The Court of Appeal examined the syntax and wording of the indemnity with the above factors in mind and concluded that the clause required that each of the categories of loss had to flow or arise from a claim made against Sureterm or from a complaint registered with the FSA or appropriate regulator.
Position in Hong Kong case law
General discussions on the interpretation of contracts in Hong Kong case law reciprocate the notion explored by Clarke LJ in the Case that there is a principal need to strike a balance between the natural meaning of the chosen language in a clause and so called commercial common sense. In Urban Renewal Authority v Agrila Limited and another HCA 1582/2002, the judge commented that as the parties have made a conscious decision to choose the wording in a clause, the starting point should always be the natural meaning of those words. It is only when those words produce an outcome "so commercially nonsensical" that the parties could not have intended for that outcome to occur or where it is clear from the background or context that a specific commercial outcome was intended but not achieved that the court should consider re-interpreting a clause along commercial lines.
Our comment
It is clear from the Case that great care must be taken when drafting indemnities. Since indemnities are not usually subject to time and monetary limits, like the indemnity in the Case, they are often preferred over warranty claims as a means of recovery. However, it is exactly for this reason that the envisaged recoverable losses must be precisely set out so that they will not be challenged in court. In this example the indemnity was ambiguous enough to be interpreted in completely contrasting ways by the High Court and the Court of Appeal. Vital clarity would have been achieved had the drafter of the SPA broken down the indemnity further into sub-clauses or listed out the types of losses recoverable and the means by which each type of loss must arise or used language to indicate that all losses must arise in a single manner. It is apparent that the Court of Appeal viewed that the High Court had placed undue influence on achieving a commercially sensible outcome. The general position is that it is not for the court to save imprecise drafting by imposing a commercially sensible outcome on the parties where the language chosen by those parties has a clear meaning.
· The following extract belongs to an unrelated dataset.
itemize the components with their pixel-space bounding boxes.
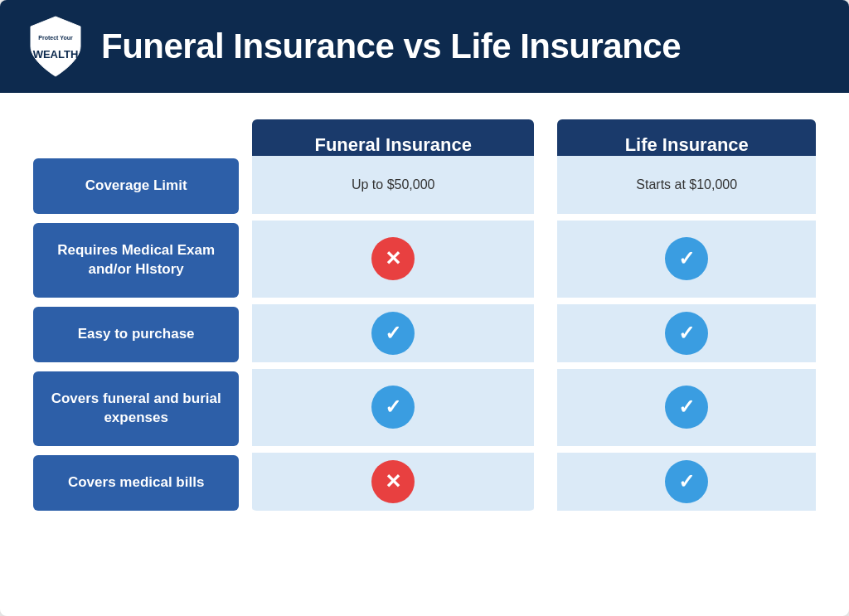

This is especially true in circumstances, like the Case, where the literal meaning may represent a bad business bargain for one or all of the parties. It is only in exceptional circumstances where (upon an examination of the wider context of the agreement) the literal or clear meaning would go so completely against the commercial intentions of the parties that a court will resort to an interpretation along commercial lines so as to avoid an absurd or nonsensical outcome. It is further worth noting that M&A transactions are predominately between two sets of commercial parties; consequently the court from the outset will be unsympathetic to a party's requests to re-interpret or reword a clause in a sale and purchase agreement. The Court is there to add legal certainty, not to reword agreements which are functional and valid.
[1] As a result of the UK's Financial Services Act 2012, the FSA was abolished on 1 April 2013 and regulation of the UK's financial services industry passed on to the Prudential Regulatory Authority, the Financial Conduct Authority and the Bank of England's Financial Policy Committee.